By Cathy Meils in Riga
    Baltic filmmakers and industry professionals are showing off the jewels of newly energized film production in the Baltic Film Competition, which opened September 17 as part of the Arsenals festival running through September 21.

    "The last two years were richer for feature films," Dace Lidumniece, a programmer and selector for the Baltic competition, said. "We chose nine feature films, compared with only five for the last competition."

    Programmer Sonora Broka agreed. "The Baltics have made a big step forward, especially Estonina cinema, with new themes in the films," she told FNE.

    Estonia, in the field of fiction features, has always been a little in advance," Lidumniece added. "It started with Autumn Ball (2007 winner of the Orizzonti prize in Venice) and The Class (two prizes at Karlovy Vary). then Latvian films began going on the international circuit, and now the Lithuanian film Loss is going around to festivals."

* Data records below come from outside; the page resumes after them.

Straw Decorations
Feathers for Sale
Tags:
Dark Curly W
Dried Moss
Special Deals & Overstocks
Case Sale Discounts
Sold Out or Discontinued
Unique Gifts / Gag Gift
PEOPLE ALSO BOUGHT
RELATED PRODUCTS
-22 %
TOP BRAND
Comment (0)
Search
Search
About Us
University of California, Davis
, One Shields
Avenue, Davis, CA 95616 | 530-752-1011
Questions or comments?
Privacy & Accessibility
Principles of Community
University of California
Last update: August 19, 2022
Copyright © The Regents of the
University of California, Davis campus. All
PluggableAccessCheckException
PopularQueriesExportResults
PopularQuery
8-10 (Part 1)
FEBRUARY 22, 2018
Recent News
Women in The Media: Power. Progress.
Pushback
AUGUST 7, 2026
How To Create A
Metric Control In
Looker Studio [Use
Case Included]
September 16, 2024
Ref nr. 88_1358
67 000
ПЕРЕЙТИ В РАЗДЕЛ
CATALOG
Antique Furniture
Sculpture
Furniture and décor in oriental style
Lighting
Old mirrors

    The list of Baltic competition films includes several others that have gained recognition on an international level: Latvia's omnibus film Vogelfrei (Pusan, Turin, Rotterdam, and Karlovy Vary), and Karlovy Vary selections The Collectress (Lithuania) and I Was Here (Estonia).

    Local audiences are also responding to the wealth of films. In Latvia, the national 1919 epic Defenders of Riga attracted over 200,000 admissions, toppling Titanic from its first place spot for post-independence film admissions. Estonians put three local films (among them, Autumn Ball) into the top 10 box office for 2007, while I Was Here topped the box office attendance when it opened in cinemas the week before screening at Arsenals. In addition, the Estonian-Latvian animated feature, Lotte from Gadgetville, garnered sales to more than 50 countries.

    The new buzz is creating an energized Arsenals festival. Broka reports that attendance is strong, even in the multiplex salle devoted to festival films.